COMPUTING SCIENCE

# Prototeins

Anyone who has ever struggled to fold a roadmap should have an extra measure of respect for protein molecules, which fold up all on their own and practically put themselves away in the glove box. Protein folding is so remarkably efficient that it has been called a paradox. Thirty years ago Cyrus Levinthal pointed out that a typical protein molecule has so many possible configurations that it would need eons to explore all of them and find the best shape; yet proteins fold in seconds.

Looking at the tangled loops and coils of a folded protein, you might imagine that the arrangement is haphazard—like a randomly crumpled map rather than a properly folded one—but in fact every twist and turn is precisely specified. Chemically, a protein is a linear polymer, a sequence of the smaller molecules called amino acids, which are joined end to end like pop-beads. The sequence of amino acids is the only information about the protein encoded in the genes, but the protein can do its job only if the one-dimensional chain of amino acids folds into the correct three-dimensional structure. Apparently the sequence alone is enough to guide the folding. If two protein molecules have the same sequence, they fold up into the same shape.

One way to gain a better appreciation of the protein molecule's knack for folding is to simulate it with a computer program. The most detailed simulations track the motion of every atom and try to reproduce all the chemistry and physics going on in the system. The ultimate goal is to predict the native structure of the protein based on nothing more than the sequence of amino acids. Unfortunately, that goal is a distant one. The models require hours of computer time just to simulate a few picoseconds of molecular dynamics.

I have been exploring a protein model at the other end of the complexity scale—a minimalist model, where every aspect of the simulation is reduced to its simplest possible form. A model so abstract cannot reveal anything about the structure of particular protein molecules—it cannot show how insulin or myoglobin folds—but it may offer clues to some general principles of protein folding. For example, one might hope to learn what kinds of amino acid sequences lead to a stable and compact molecule.
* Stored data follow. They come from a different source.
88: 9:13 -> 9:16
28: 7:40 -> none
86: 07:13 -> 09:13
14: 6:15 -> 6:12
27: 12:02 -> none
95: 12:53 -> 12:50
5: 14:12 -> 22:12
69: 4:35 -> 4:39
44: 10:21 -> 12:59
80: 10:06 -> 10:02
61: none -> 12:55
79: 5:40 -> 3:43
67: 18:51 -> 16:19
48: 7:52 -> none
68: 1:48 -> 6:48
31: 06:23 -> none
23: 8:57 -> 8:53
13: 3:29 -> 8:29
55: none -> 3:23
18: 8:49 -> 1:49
The great advantage of a really simple model is that you can solve it exactly, at least for short chains of amino acids. You can examine every possible folding of every possible sequence, picking out the ones of interest. You can know with certainty which configurations have the most favorable properties.

Another advantage of a minimalist model is that you don't have to be an expert in protein chemistry or molecular dynamics to play with it. A curious amateur can write a rudimentary program in a few days or weeks, and run it on commonly available machinery. Indeed, the simplified protein structures are so well suited to the needs of the amateur that I am tempted to call them amteins—they're not quite ready to turn pro yet. However, I have been persuaded to choose a name slightly less facetious, and so I shall call them prototeins.

# Foursquare Folding

The specific model I've been toying with was devised 10 years ago by Ken A. Dill of the University of California at San Francisco, who has continued to explore it since then with the help of several colleagues. Almost all of my experiments merely replicate their earlier work.

Dill's molecules would not be recognized as proteins by a biochemist (or by a ribosome, for that matter). They are radically simplified in three ways.

First, whereas real proteins are constructed from 20 kinds of amino acids (which differ in size, shape, electric charge, affinity for water and other properties), the building blocks of prototeins come in just two flavors. Dill designates them *H* and *P*, for *hydrophobic* and *polar*; the *H* units repel water while the *P* units attract it.

Second, the various forces acting between amino acids in proteins (electrostatic attractions and repulsions, hydrogen bonds, solvent interactions) are reduced in prototeins to a single rule: *H*'s like to stick together. The *P* units in prototeins are inert, neither attracting nor repelling.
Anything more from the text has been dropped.